Quand, chaque année, j'emmène ma voiture au garage avant le contrôle technique, j'irais en traînant les pieds sans la bonne humeur contagieuse des employés, joviaux, polis, surmenés, n'ayant pas accès de la journée à une autre lumière que celle des néons de leur cage à poule étriquée, et cependant généreux de leur chaleur humaine, de leur temps et de leurs conseils à des clients grincheux dont les manières me semblent souvent hallucinantes (ils ont pourtant accès au soleil, eux)... Ils plaisantent, s'apostrophent, parfois même sifflotent dans le bureau, et j'adore ça. Pour autant, je n'ai jamais eu à leur faire le moindre reproche sur la qualité des prestations fournies.
René MAGRITTE - "Le pays des miracles"
Je pense à tous ces travailleurs de bureaux sans perspective ou carrément borgnes, tous ces employés d'arrière-cours, de supermarchés, d'entrepôts, d'usines, sans parler de ceux qui travaillent en extérieur par tous les temps quand nous nous abritons derrière le chauffage ou la climatisation, - ceux qui réparent nos toits, nos canalisations, nos routes... pourquoi chantent-ils plus que le peuple en costume trois pièces assis derrière les baies vitrées impeccables que d'autres ont nettoyées pour eux ?

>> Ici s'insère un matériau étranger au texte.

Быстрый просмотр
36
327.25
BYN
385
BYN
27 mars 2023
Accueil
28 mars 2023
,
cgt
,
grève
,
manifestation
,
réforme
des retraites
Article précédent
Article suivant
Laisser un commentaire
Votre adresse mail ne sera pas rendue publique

René MAGRITTE - "Le modèle rouge"
Quand il m'arrive (par cas de force majeure) d'aller en ville, je suis effarée par ces jeunes à col croisé et attaché-case qui ont déjà l'air vieux. Je me souviens d'un couple en particulier, lui en cravate, elle en tailleur. Ils partaient travailler et se sont quittés sans un regard sur un petit baiser absent, distrait, un petit baiser artificiel et machinal qui en disait tellement long ... ils n'étaient pas là. Pas dans leur corps, pas dans leur vie, pas dans leur couple. Ils avaient mille ans. Ils me paraissaient déjà morts. Quels sont les codes de cette vie, de cet amour, où il est plus important de scroller les news, le nez collé à son téléphone, que de prêter attention, vraiment attention, à l'autre ? Où être pressé, stressé et indifférent, c'est être "sérieux" ?

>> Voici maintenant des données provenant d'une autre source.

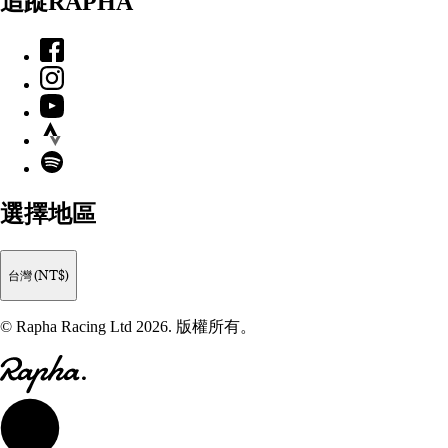
追蹤RAPHA
Facebook
Instagram
YouTube
Strava
Spotify
選擇地區
台灣 (NT$)
© Rapha Racing Ltd 2026. 版權所有。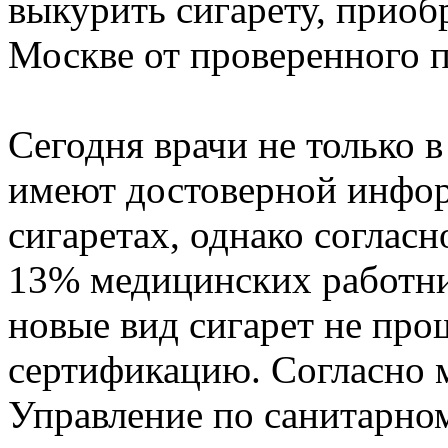
выкурить сигарету, приоб
Москве от проверенного п
Сегодня врачи не только 
имеют достоверной инфо
сигаретах, однако согласн
13% медицинских работник
новые вид сигарет не пр
сертификацию. Согласно 
Управление по санитарном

René MAGRITTE - "Les amants"
Je ne connais pas ces codes et je ne veux pas les apprendre. Je préfère rester un OVNI, pardon. Quand j'observe à la loupe "l'esprit de sérieux", il me semble surtout consister à prendre au sérieux son masque social. Autrement dit, à s'identifier à quelqu'un ou à quelque chose que d'autres ont défini pour nous, qui exige de satisfaire perpétuellement des attentes, oubliant qui nous sommes vraiment. Si pour être "sérieux", il faut se perdre soi, si pour être crédible, il faut laisser son identité au vestiaire et se mouler dans un rôle de composition, je préfère rester pitre, simplette, rétrograde, asociale et tout ce qu'on voudra.

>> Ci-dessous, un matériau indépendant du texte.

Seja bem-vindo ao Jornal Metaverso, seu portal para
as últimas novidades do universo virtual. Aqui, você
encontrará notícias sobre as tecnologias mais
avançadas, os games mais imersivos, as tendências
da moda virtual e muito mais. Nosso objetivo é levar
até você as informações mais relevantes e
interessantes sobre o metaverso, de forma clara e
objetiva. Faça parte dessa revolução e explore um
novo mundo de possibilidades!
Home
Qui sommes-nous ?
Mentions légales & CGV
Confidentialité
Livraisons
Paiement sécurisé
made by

Si la "réussite", c'est s'abdiquer, je l'appellerais plutôt inconsolable perte. Merci à tous ces actifs professionnels et compétents qui n'ont pas laissé leur humanité au vestiaire. J'ose croire qu'ils font plus pour le monde de demain que tous les encravattés socialement corrects qui les trouvent trop souriants pour être "sérieux".